The dhcp-server will be able to identify the client by this id.

It might be doable in dhcpd via string matching, but would require changing the config file (not leases) for every client and restarting the process. I’m sure there will be scalability issues both with config file parsing and runtime.

These and bunch of other issues is why I chose to go with dedicated dhcp server. One of the things pixiecore does behind the scenes (when in api mode) is it extracts client’s mac address out of DUID and passes it to Foreman/Smart-Proxy.

Dmitri_Dolguikh · March 19, 2018, 7:07pm

My apologies, it’s actually a type 4 DUID, which is persistent. Not sure how it’s derived though – RFC doesn’t specify this.

It looks like this client can be made to work with isc dhcpd, as it can be matched using host-identifier option dhcp6.client-id, but this won’t work for type 1 ids, which appear to be quite common?

Vadim · March 19, 2018, 9:25pm

Well I have no idea. I just got the environment in our data center. But anyway if we talk about Foreman bare metal deployments and IPv6 then we mostlikely talk about very special setups. My intension is to bring up a Openstack/Ceph-cluster with an IPv6 underlay network where all nodes are routers and talk bgp or ospf.

skrivy · March 20, 2018, 10:19am

I don’t agree. We are trying to go IPv6 only deployment as well.
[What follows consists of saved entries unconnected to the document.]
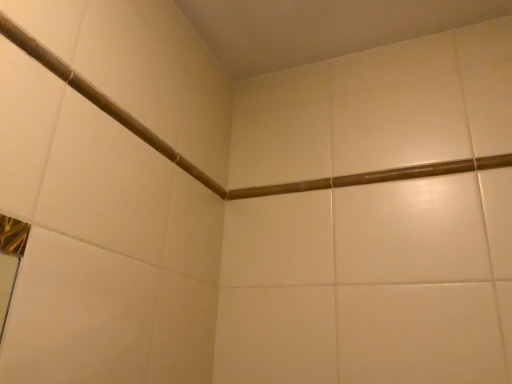 Describe the element at coordinates (377, 176) in the screenshot. Image resolution: width=512 pixels, height=384 pixels. I see `brown matte beam at center` at that location.

You are a GUI agent. You are given a task and a screenshot of the screen. Output one action in this format:
    pyautogui.click(x=<x>, y=<y>)
    Task: Click on the brown matte beam at center
    
    Given the screenshot: What is the action you would take?
    pyautogui.click(x=377, y=176)

This screenshot has width=512, height=384. What are the coordinates of `brown matte beam at center` in the screenshot? It's located at (377, 176). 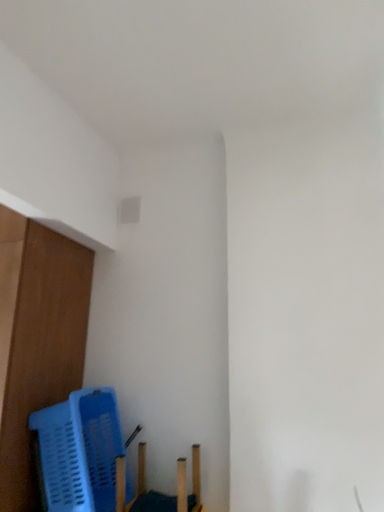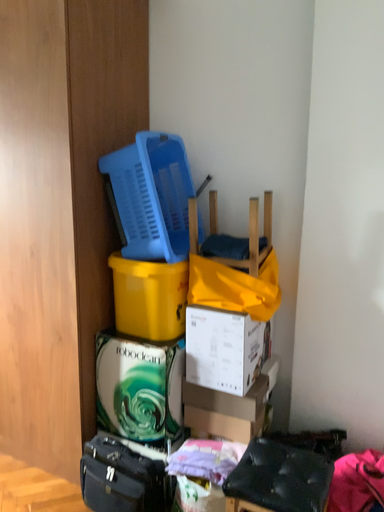 Question: Which way did the camera rotate in the video?

Choices:
 (A) rotated upward
 (B) rotated downward

Answer: (B) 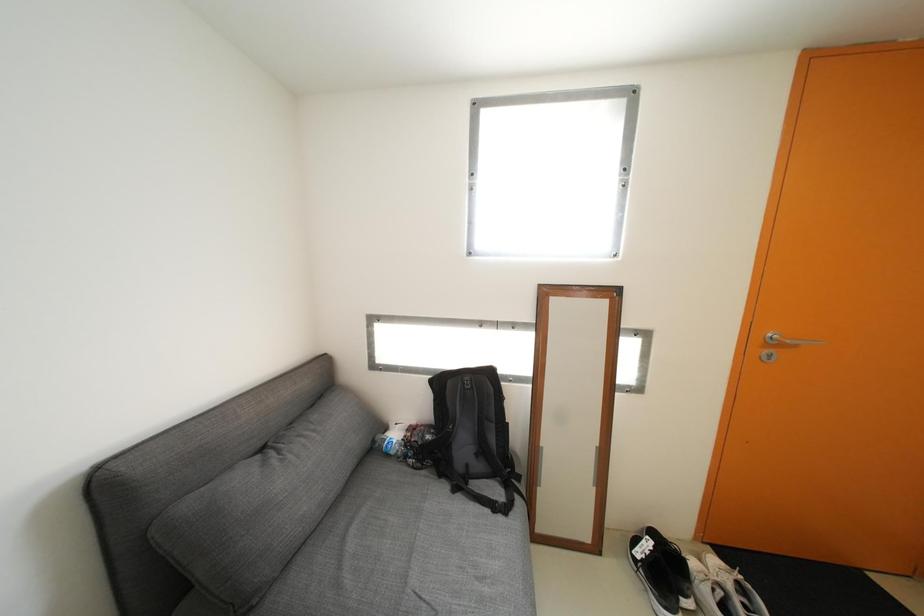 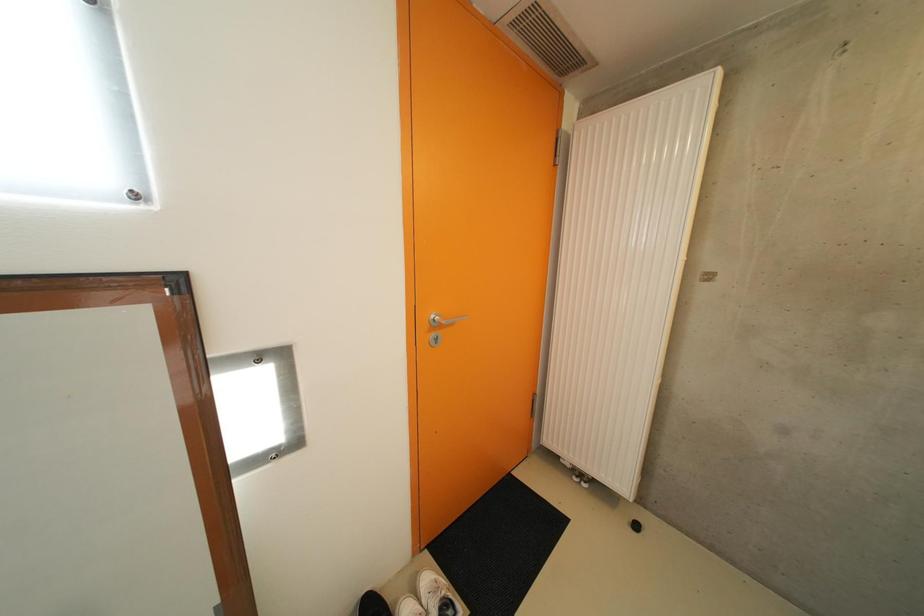 Question: The images are taken continuously from a first-person perspective. In which direction is your viewpoint rotating?

Choices:
 (A) Left
 (B) Right
 (C) Up
 (D) Down

Answer: (B) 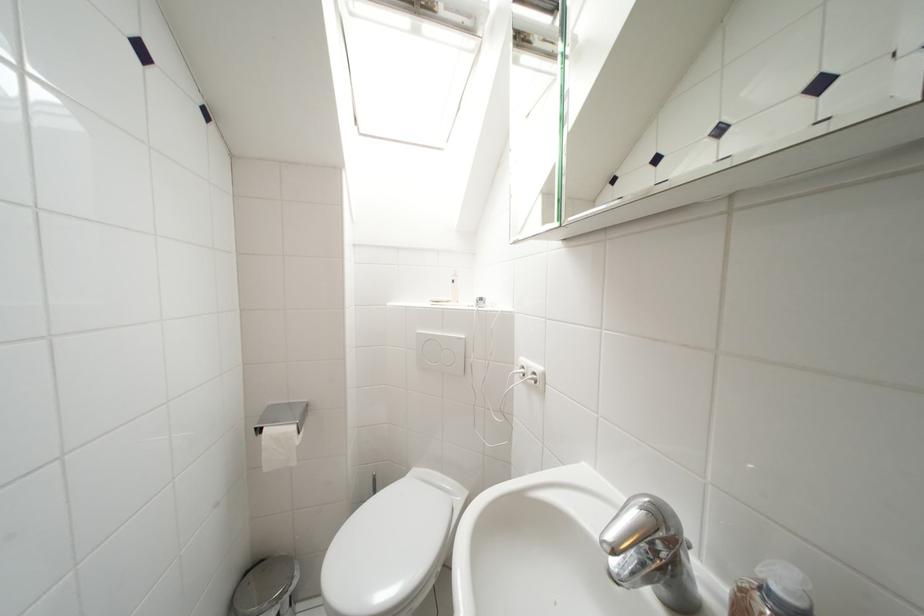 Find the location of a particular element. The height and width of the screenshot is (616, 924). chrome faucet handle is located at coordinates (650, 553). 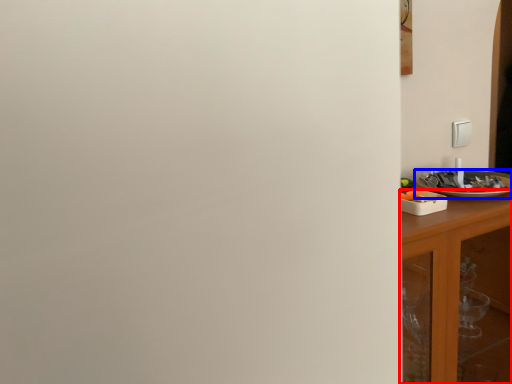 Question: Which point is further to the camera, cabinetry (highlighted by a red box) or tableware (highlighted by a blue box)?

Choices:
 (A) cabinetry
 (B) tableware

Answer: (B) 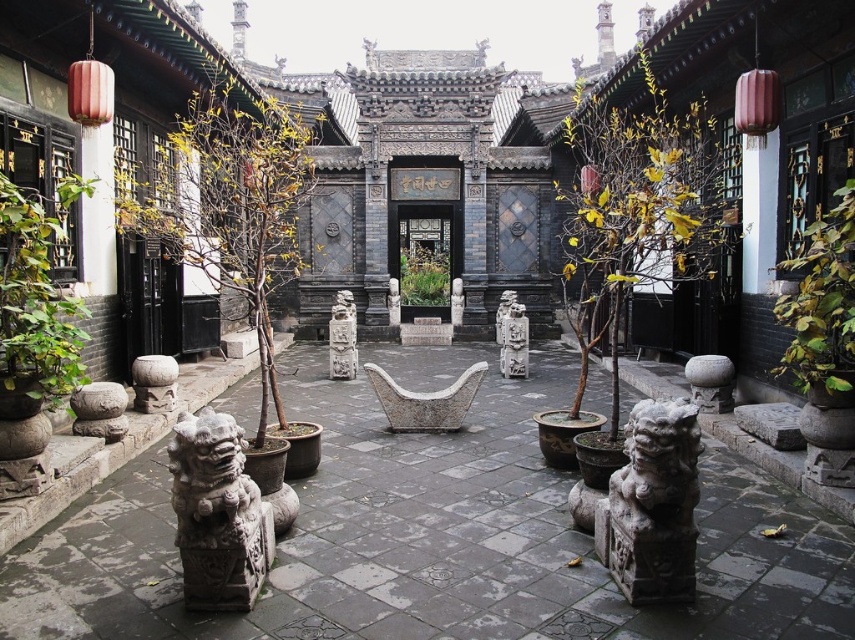 You are a visitor in the courtyard and want to take a photo of both the brown bark tree at center and the green leafy plant at right. Which object should you focus on first if you want to capture both in the same frame without moving your camera?

The brown bark tree at center might be wider than the green leafy plant at right, so you should focus on the brown bark tree at center first to ensure it fits in the frame.

You are an architect planning to place a new decorative element in the courtyard. The new element requires a space wider than the gray stone lion at center. Can the space occupied by the gray stone statue at center accommodate this requirement?

The gray stone statue at center has a greater width than the gray stone lion at center. Therefore, the space occupied by the gray stone statue at center can accommodate the new decorative element requiring a space wider than the gray stone lion at center.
And number of IPv6 only networks will only grow.

The only reason, we still install servers via CD, is the fact that foreman doesn’t support IPv6 only setup.
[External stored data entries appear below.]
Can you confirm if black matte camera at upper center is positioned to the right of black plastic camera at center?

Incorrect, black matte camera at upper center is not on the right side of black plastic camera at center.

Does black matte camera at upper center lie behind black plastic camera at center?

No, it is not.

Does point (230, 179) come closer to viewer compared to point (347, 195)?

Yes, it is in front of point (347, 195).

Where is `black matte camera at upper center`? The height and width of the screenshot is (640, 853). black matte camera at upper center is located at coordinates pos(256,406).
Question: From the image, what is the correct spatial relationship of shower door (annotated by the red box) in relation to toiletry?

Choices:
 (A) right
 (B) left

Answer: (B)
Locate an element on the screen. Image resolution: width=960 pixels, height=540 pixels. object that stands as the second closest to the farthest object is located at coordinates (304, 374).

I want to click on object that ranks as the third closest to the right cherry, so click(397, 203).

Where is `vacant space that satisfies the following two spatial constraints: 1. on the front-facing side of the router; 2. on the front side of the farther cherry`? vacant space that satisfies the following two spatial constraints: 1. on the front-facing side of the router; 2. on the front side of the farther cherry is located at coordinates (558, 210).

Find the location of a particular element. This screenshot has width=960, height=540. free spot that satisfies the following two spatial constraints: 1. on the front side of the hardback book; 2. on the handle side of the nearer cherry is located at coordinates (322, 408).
It personally frustrates me that IPv6 support is generally ignored by developers (not only foreman) as well as HW vendors.

lzap · March 20, 2018, 3:58pm

A lot of IPv6 code is missing because there was nobody in our open-source community who would wrote that. Lots of things are different from IPv4, lots of things are more difficult. It’s being addressed slowly thanks to the great amount of work done by folks here. Your words might be frustrating for them actually - please be respectful.
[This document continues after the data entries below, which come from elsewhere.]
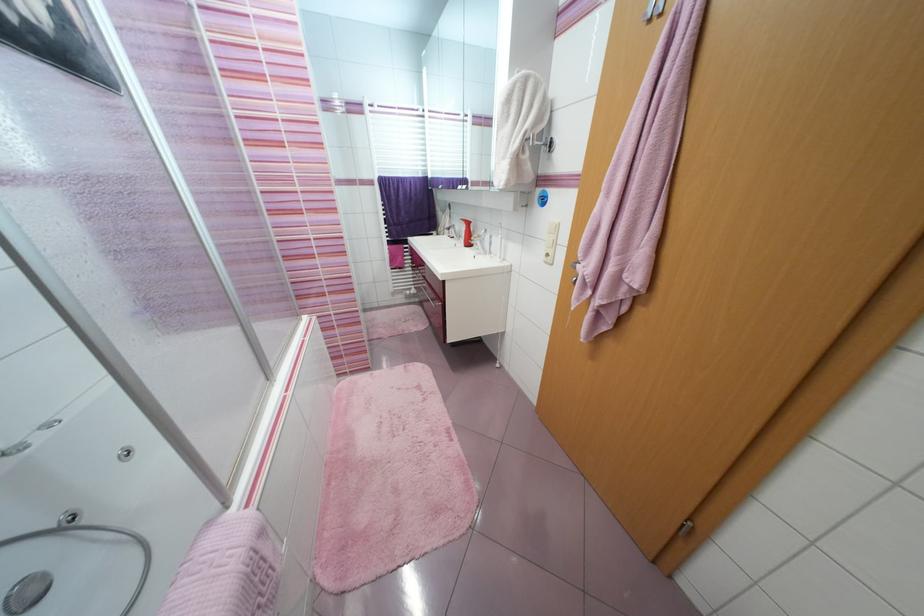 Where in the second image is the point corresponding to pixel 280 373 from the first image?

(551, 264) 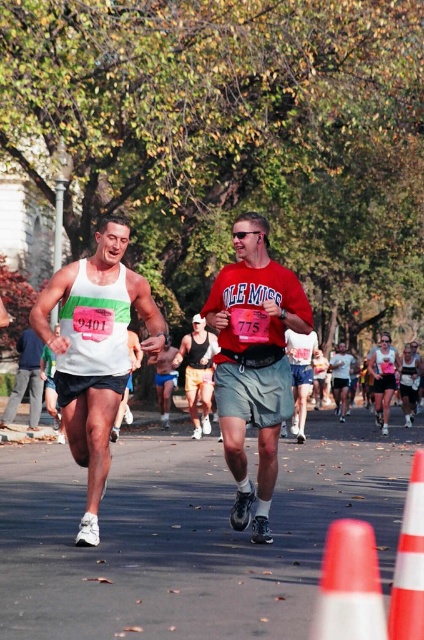 You are a spectator at the marathon and want to take a photo of both runners. The red matte shirt at center and the white matte tank top at left are positioned in the frame. Which runner is closer to the right edge of your camera view?

The red matte shirt at center is to the right of the white matte tank top at left, so the runner with the red matte shirt at center is closer to the right edge of the camera view.

You are a photographer standing at the starting line of the marathon. You want to take a photo that includes both the red matte shirt at center and the white matte tank top at left. Considering their heights, which runner should you position closer to the camera to ensure both are fully visible in the frame?

The red matte shirt at center is much taller than the white matte tank top at left. To ensure both are fully visible, position the shorter white matte tank top at left closer to the camera so that the taller runner doesn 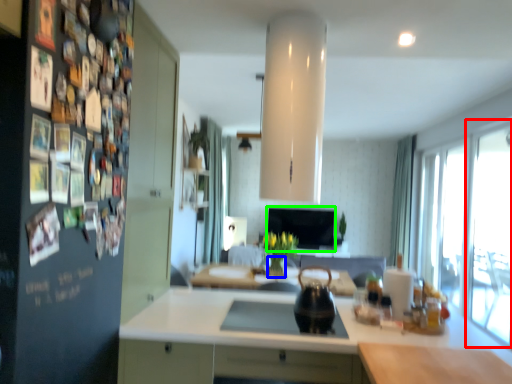 Question: Based on their relative distances, which object is nearer to glass door (highlighted by a red box)? Choose from vase (highlighted by a blue box) and window screen (highlighted by a green box).

Choices:
 (A) vase
 (B) window screen

Answer: (A) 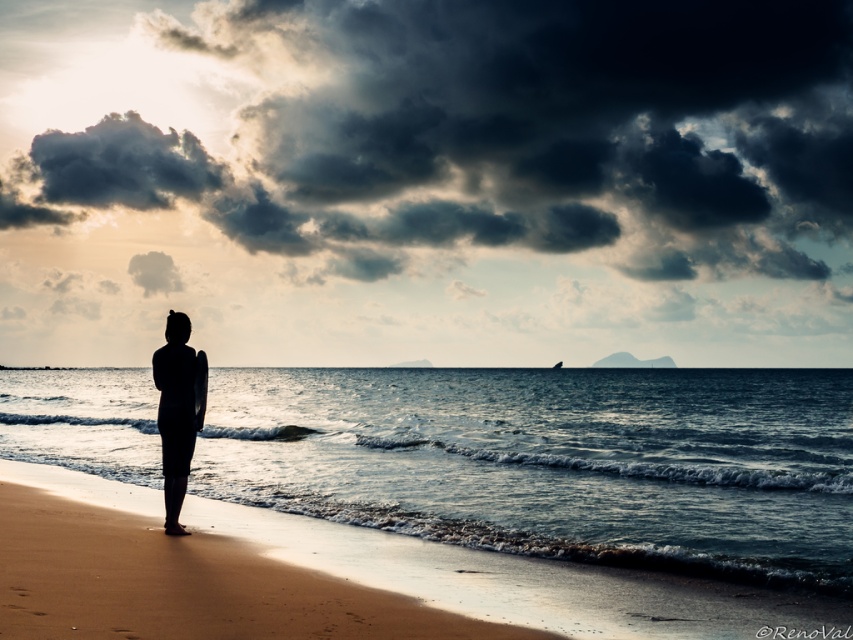 Question: Observing the image, what is the correct spatial positioning of sandy beach at lower left in reference to silhouette surfboard at center?

Choices:
 (A) left
 (B) right

Answer: (B)

Question: Does sandy beach at lower left have a smaller size compared to silhouette surfboard at center?

Choices:
 (A) no
 (B) yes

Answer: (B)

Question: Can you confirm if sandy beach at lower left is smaller than silhouette surfboard at center?

Choices:
 (A) no
 (B) yes

Answer: (B)

Question: Which point appears farthest from the camera in this image?

Choices:
 (A) (166, 406)
 (B) (80, 513)

Answer: (B)

Question: Which of the following is the farthest from the observer?

Choices:
 (A) (184, 404)
 (B) (132, 620)

Answer: (A) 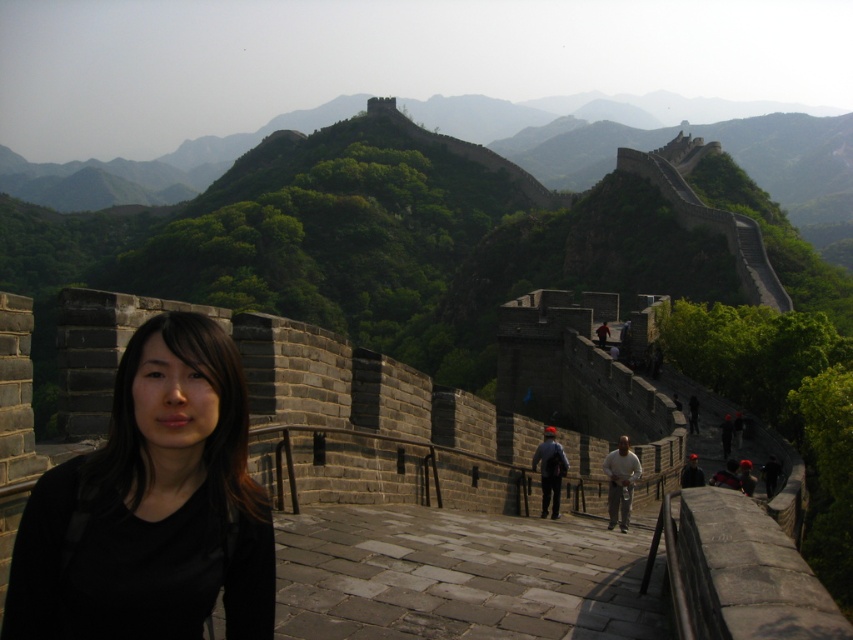 Does point (610, 509) come behind point (556, 492)?

No, (610, 509) is closer to viewer.

Which is above, light brown leather jacket at center or dark gray stone person at center?

Positioned higher is dark gray stone person at center.

Who is more distant from viewer, (624, 435) or (561, 464)?

The point (624, 435) is behind.

This screenshot has width=853, height=640. In order to click on light brown leather jacket at center in this screenshot , I will do `click(619, 483)`.

Is black matte shirt at center below light brown leather jacket at center?

Actually, black matte shirt at center is above light brown leather jacket at center.

Consider the image. Is black matte shirt at center positioned at the back of light brown leather jacket at center?

No.

Measure the distance between point (115, 531) and camera.

Point (115, 531) and camera are 19.59 meters apart from each other.

Where is `black matte shirt at center`? black matte shirt at center is located at coordinates (152, 506).

Is black matte shirt at center below dark gray stone person at center?

Actually, black matte shirt at center is above dark gray stone person at center.

In the scene shown: Which is more to the left, black matte shirt at center or dark gray stone person at center?

black matte shirt at center is more to the left.

Who is more distant from viewer, (x=120, y=456) or (x=567, y=467)?

Positioned behind is point (x=567, y=467).

The image size is (853, 640). What are the coordinates of `black matte shirt at center` in the screenshot? It's located at (152, 506).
Dmitri_Dolguikh · March 20, 2018, 6:54pm

@skrivy:

While not my main focus, I’m spending some of my time on ipv6 support in Smart-Proxy and Foreman. Please take a look at the discussion here: https://groups.google.com/forum/#!topic/foreman-dev/M2b_gXIQxAY. There’s also a deep-dive showing the approach described in the thread in action: https://www.youtube.com/watch?v=6KJne_Hyv5k.

As always, testing and/or feedback are greatly appreciated.